Entries provided:
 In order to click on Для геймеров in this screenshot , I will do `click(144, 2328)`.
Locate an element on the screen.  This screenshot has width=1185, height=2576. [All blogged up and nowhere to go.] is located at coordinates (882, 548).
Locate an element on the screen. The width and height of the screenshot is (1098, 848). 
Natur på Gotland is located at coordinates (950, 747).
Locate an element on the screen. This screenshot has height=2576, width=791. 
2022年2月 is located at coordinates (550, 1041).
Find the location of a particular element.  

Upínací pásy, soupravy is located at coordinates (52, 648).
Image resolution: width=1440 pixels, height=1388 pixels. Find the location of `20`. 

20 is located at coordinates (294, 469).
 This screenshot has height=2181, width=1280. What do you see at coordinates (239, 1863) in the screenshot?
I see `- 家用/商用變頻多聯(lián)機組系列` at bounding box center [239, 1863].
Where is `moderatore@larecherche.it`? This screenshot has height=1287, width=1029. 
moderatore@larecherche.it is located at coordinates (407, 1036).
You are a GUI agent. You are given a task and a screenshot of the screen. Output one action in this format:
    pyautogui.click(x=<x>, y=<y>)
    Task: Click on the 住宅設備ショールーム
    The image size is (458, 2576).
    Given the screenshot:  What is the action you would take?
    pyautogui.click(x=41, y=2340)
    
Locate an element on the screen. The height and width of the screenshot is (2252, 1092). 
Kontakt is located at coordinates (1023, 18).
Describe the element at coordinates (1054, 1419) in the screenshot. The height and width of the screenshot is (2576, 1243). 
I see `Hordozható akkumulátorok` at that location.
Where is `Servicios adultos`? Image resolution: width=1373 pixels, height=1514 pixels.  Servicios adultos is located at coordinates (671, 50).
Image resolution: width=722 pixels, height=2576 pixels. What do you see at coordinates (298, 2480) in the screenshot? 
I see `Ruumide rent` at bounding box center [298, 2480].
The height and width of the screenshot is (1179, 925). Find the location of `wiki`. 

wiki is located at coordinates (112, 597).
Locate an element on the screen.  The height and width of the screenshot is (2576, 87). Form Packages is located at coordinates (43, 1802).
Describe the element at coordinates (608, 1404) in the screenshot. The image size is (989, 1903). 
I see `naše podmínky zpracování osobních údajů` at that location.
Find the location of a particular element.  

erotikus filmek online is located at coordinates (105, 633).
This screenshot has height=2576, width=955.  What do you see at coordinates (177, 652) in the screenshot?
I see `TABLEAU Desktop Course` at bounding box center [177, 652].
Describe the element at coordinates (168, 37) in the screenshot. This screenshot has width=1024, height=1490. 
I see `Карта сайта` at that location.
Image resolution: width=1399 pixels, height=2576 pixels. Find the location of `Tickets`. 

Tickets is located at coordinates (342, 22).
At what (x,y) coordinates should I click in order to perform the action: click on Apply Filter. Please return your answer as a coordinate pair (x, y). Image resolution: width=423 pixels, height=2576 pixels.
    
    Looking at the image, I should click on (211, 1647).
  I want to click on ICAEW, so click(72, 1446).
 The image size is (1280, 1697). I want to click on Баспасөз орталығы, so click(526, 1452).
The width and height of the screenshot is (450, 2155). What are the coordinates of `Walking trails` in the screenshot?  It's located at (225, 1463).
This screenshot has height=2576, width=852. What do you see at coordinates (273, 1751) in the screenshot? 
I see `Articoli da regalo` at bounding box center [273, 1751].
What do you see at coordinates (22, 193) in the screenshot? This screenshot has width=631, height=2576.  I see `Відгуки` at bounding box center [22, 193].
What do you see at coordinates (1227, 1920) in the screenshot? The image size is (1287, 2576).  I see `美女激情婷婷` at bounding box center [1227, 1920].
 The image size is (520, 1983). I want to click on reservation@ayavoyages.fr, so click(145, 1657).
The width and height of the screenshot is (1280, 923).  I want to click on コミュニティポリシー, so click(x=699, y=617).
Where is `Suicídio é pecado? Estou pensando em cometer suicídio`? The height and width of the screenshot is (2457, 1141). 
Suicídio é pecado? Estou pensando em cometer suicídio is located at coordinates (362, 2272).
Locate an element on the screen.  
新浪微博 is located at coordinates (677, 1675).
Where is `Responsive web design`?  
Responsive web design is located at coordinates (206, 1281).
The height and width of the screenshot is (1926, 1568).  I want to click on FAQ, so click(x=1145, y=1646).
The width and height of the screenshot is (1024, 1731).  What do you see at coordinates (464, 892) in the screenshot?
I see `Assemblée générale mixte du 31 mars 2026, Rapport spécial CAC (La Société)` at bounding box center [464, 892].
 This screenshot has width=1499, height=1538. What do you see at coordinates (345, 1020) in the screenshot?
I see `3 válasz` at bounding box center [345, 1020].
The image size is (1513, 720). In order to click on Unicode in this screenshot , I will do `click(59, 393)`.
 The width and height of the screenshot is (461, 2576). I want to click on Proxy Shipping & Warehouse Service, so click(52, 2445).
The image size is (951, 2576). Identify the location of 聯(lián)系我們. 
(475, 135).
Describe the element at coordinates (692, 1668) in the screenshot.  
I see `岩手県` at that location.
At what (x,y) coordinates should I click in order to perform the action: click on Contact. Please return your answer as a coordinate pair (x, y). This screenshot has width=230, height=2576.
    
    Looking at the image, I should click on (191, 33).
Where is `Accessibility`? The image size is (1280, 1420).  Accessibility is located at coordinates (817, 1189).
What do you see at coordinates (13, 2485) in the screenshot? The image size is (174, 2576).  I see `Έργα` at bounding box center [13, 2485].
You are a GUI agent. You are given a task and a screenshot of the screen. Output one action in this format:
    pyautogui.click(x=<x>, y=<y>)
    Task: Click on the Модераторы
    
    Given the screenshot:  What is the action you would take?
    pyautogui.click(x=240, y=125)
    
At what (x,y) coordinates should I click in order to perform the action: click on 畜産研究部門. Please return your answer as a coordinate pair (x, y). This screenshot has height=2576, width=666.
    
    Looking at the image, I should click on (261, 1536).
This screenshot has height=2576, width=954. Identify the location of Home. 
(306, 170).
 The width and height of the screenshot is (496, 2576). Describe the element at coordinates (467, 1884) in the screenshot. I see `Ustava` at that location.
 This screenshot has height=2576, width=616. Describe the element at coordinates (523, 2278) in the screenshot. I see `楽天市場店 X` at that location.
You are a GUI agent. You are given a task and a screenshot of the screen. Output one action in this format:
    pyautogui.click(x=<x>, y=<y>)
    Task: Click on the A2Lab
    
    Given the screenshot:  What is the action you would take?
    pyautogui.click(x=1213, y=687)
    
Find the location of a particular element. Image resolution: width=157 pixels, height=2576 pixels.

Problem details:
Please copy the entire listing, leaving each line exactly as written.

Response area:
 In order to click on Для геймеров in this screenshot , I will do `click(144, 2328)`.
Locate an element on the screen.  This screenshot has width=1185, height=2576. [All blogged up and nowhere to go.] is located at coordinates (882, 548).
Locate an element on the screen. The width and height of the screenshot is (1098, 848). 
Natur på Gotland is located at coordinates (950, 747).
Locate an element on the screen. This screenshot has height=2576, width=791. 
2022年2月 is located at coordinates (550, 1041).
Find the location of a particular element.  

Upínací pásy, soupravy is located at coordinates (52, 648).
Image resolution: width=1440 pixels, height=1388 pixels. Find the location of `20`. 

20 is located at coordinates (294, 469).
 This screenshot has height=2181, width=1280. What do you see at coordinates (239, 1863) in the screenshot?
I see `- 家用/商用變頻多聯(lián)機組系列` at bounding box center [239, 1863].
Where is `moderatore@larecherche.it`? This screenshot has height=1287, width=1029. 
moderatore@larecherche.it is located at coordinates (407, 1036).
You are a GUI agent. You are given a task and a screenshot of the screen. Output one action in this format:
    pyautogui.click(x=<x>, y=<y>)
    Task: Click on the 住宅設備ショールーム
    The image size is (458, 2576).
    Given the screenshot:  What is the action you would take?
    pyautogui.click(x=41, y=2340)
    
Locate an element on the screen. The height and width of the screenshot is (2252, 1092). 
Kontakt is located at coordinates (1023, 18).
Describe the element at coordinates (1054, 1419) in the screenshot. The height and width of the screenshot is (2576, 1243). 
I see `Hordozható akkumulátorok` at that location.
Where is `Servicios adultos`? Image resolution: width=1373 pixels, height=1514 pixels.  Servicios adultos is located at coordinates (671, 50).
Image resolution: width=722 pixels, height=2576 pixels. What do you see at coordinates (298, 2480) in the screenshot? 
I see `Ruumide rent` at bounding box center [298, 2480].
The height and width of the screenshot is (1179, 925). Find the location of `wiki`. 

wiki is located at coordinates (112, 597).
Locate an element on the screen.  The height and width of the screenshot is (2576, 87). Form Packages is located at coordinates (43, 1802).
Describe the element at coordinates (608, 1404) in the screenshot. The image size is (989, 1903). 
I see `naše podmínky zpracování osobních údajů` at that location.
Find the location of a particular element.  

erotikus filmek online is located at coordinates (105, 633).
This screenshot has height=2576, width=955.  What do you see at coordinates (177, 652) in the screenshot?
I see `TABLEAU Desktop Course` at bounding box center [177, 652].
Describe the element at coordinates (168, 37) in the screenshot. This screenshot has width=1024, height=1490. 
I see `Карта сайта` at that location.
Image resolution: width=1399 pixels, height=2576 pixels. Find the location of `Tickets`. 

Tickets is located at coordinates (342, 22).
At what (x,y) coordinates should I click in order to perform the action: click on Apply Filter. Please return your answer as a coordinate pair (x, y). Image resolution: width=423 pixels, height=2576 pixels.
    
    Looking at the image, I should click on (211, 1647).
  I want to click on ICAEW, so click(72, 1446).
 The image size is (1280, 1697). I want to click on Баспасөз орталығы, so click(526, 1452).
The width and height of the screenshot is (450, 2155). What are the coordinates of `Walking trails` in the screenshot?  It's located at (225, 1463).
This screenshot has height=2576, width=852. What do you see at coordinates (273, 1751) in the screenshot? 
I see `Articoli da regalo` at bounding box center [273, 1751].
What do you see at coordinates (22, 193) in the screenshot? This screenshot has width=631, height=2576.  I see `Відгуки` at bounding box center [22, 193].
What do you see at coordinates (1227, 1920) in the screenshot? The image size is (1287, 2576).  I see `美女激情婷婷` at bounding box center [1227, 1920].
 The image size is (520, 1983). I want to click on reservation@ayavoyages.fr, so click(145, 1657).
The width and height of the screenshot is (1280, 923).  I want to click on コミュニティポリシー, so click(x=699, y=617).
Where is `Suicídio é pecado? Estou pensando em cometer suicídio`? The height and width of the screenshot is (2457, 1141). 
Suicídio é pecado? Estou pensando em cometer suicídio is located at coordinates (362, 2272).
Locate an element on the screen.  
新浪微博 is located at coordinates (677, 1675).
Where is `Responsive web design`?  
Responsive web design is located at coordinates (206, 1281).
The height and width of the screenshot is (1926, 1568).  I want to click on FAQ, so click(x=1145, y=1646).
The width and height of the screenshot is (1024, 1731).  What do you see at coordinates (464, 892) in the screenshot?
I see `Assemblée générale mixte du 31 mars 2026, Rapport spécial CAC (La Société)` at bounding box center [464, 892].
 This screenshot has width=1499, height=1538. What do you see at coordinates (345, 1020) in the screenshot?
I see `3 válasz` at bounding box center [345, 1020].
The image size is (1513, 720). In order to click on Unicode in this screenshot , I will do `click(59, 393)`.
 The width and height of the screenshot is (461, 2576). I want to click on Proxy Shipping & Warehouse Service, so click(52, 2445).
The image size is (951, 2576). Identify the location of 聯(lián)系我們. 
(475, 135).
Describe the element at coordinates (692, 1668) in the screenshot.  
I see `岩手県` at that location.
At what (x,y) coordinates should I click in order to perform the action: click on Contact. Please return your answer as a coordinate pair (x, y). This screenshot has width=230, height=2576.
    
    Looking at the image, I should click on (191, 33).
Where is `Accessibility`? The image size is (1280, 1420).  Accessibility is located at coordinates (817, 1189).
What do you see at coordinates (13, 2485) in the screenshot? The image size is (174, 2576).  I see `Έργα` at bounding box center [13, 2485].
You are a GUI agent. You are given a task and a screenshot of the screen. Output one action in this format:
    pyautogui.click(x=<x>, y=<y>)
    Task: Click on the Модераторы
    
    Given the screenshot:  What is the action you would take?
    pyautogui.click(x=240, y=125)
    
At what (x,y) coordinates should I click in order to perform the action: click on 畜産研究部門. Please return your answer as a coordinate pair (x, y). This screenshot has height=2576, width=666.
    
    Looking at the image, I should click on (261, 1536).
This screenshot has height=2576, width=954. Identify the location of Home. 
(306, 170).
 The width and height of the screenshot is (496, 2576). Describe the element at coordinates (467, 1884) in the screenshot. I see `Ustava` at that location.
 This screenshot has height=2576, width=616. Describe the element at coordinates (523, 2278) in the screenshot. I see `楽天市場店 X` at that location.
You are a GUI agent. You are given a task and a screenshot of the screen. Output one action in this format:
    pyautogui.click(x=<x>, y=<y>)
    Task: Click on the A2Lab
    
    Given the screenshot:  What is the action you would take?
    pyautogui.click(x=1213, y=687)
    
Find the location of a particular element. Image resolution: width=157 pixels, height=2576 pixels.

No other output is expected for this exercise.